“Si vous écrivez quelque chose à propos d’un artiste, vous êtes vraiment tenu de faire mention du fait qu’il vient de la plus grande famille dans le milieu artistique en Amérique.” Ariel Levy, New York Magazine
Max Snow, né en 1984 et élevé à New York, a fait ses études au London College of Communications. Il est connu pour ses « photographies noir et blanc visionnaires, intimes et mélancoliques, parfois aussi dérangeantes qu’elles sont sublimes ; la beauté, le rêve, la mort, et l’abstraction sont ses thèmes récurrents. » Malgré qu’il tire ses origines de l’aristocratie du monde de l’art, ce dont il fait rarement mention (ses arrières-grands-parents étaient de grands collectionneurs d’art, John et Dominique de Menil, les fondateurs du Menil Collection museum de Houston au Texas ; sa grand-mère est la designeuse et collectionneuse d’art Christophe de Menil ; et il est le frère de l’artiste d’avant-garde Dash Snow), Max a fait son chemin à la grâce de ses propres mérites dans le monde de l’art new-yorkais.

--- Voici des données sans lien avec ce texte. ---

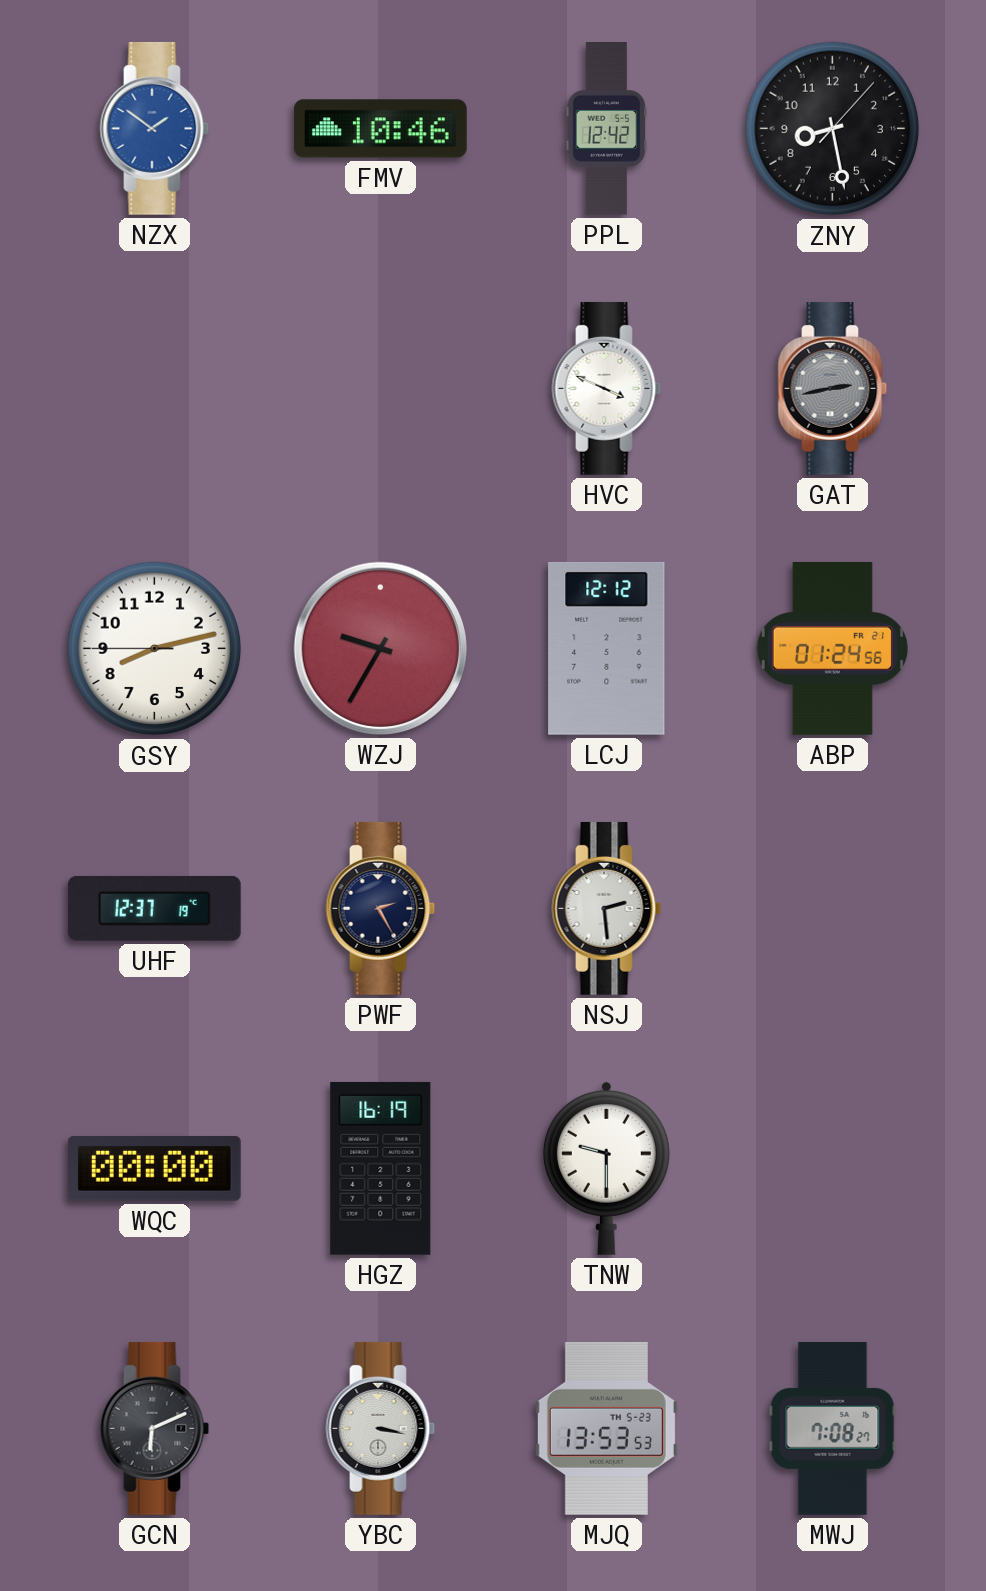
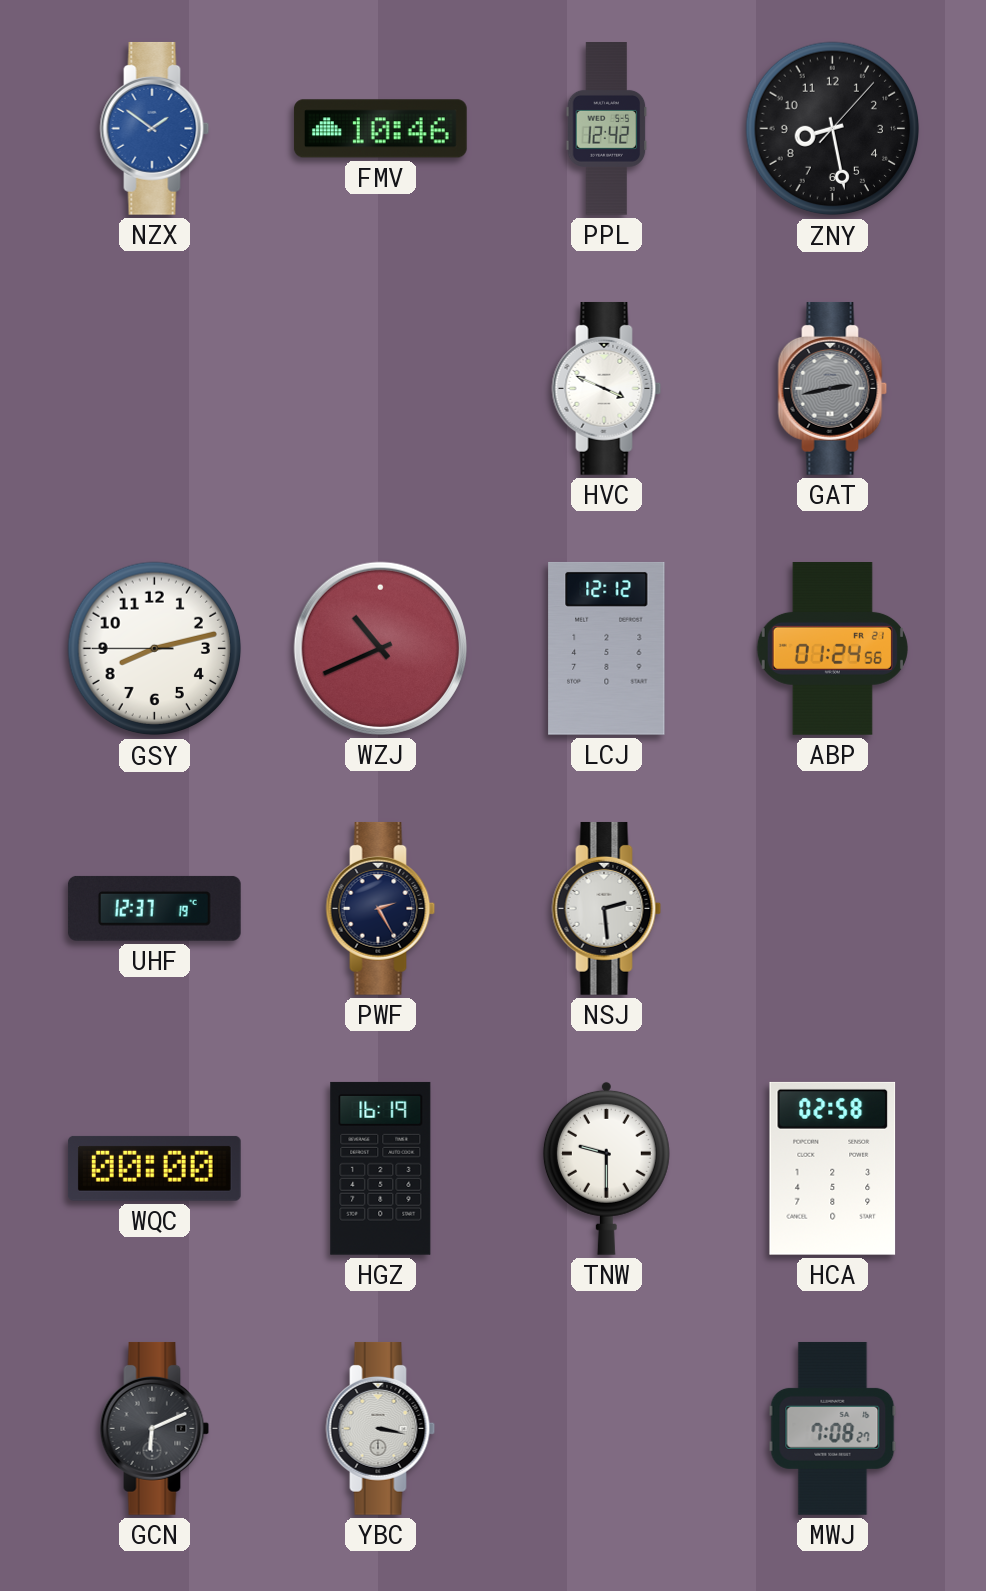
WZJ: 9:35 -> 10:41
HCA: none -> 02:58
MJQ: 13:53 -> none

En 2008, Snow a commencé à se faire un nom avec son premier show solo, It’s Fun to Do Bad Things (C’est amusant de faire de mauvaises choses), une collection de photographies noir et blanc qui présentent trois groupes d’extrémistes, le Ku Klux Klan dans le Kentucky et l’Indiana, les gangs latinos du centre de Los Angeles, et des musiciens de black metal en Scandinavie. Il a depuis réalisé des expositions solos à Moscou et Saint-Pétersbourg ; à la galerie Serieuze Zaken aux Pays-Bas ; et plus récemment à la Duve Gallery à Berlin.
Le photographe et maître du tirage français Laurent Girard a accepté de me le présenter après que j’ai vu les nus grand format frappants de Snow imprimés par Griffin Editions à New York.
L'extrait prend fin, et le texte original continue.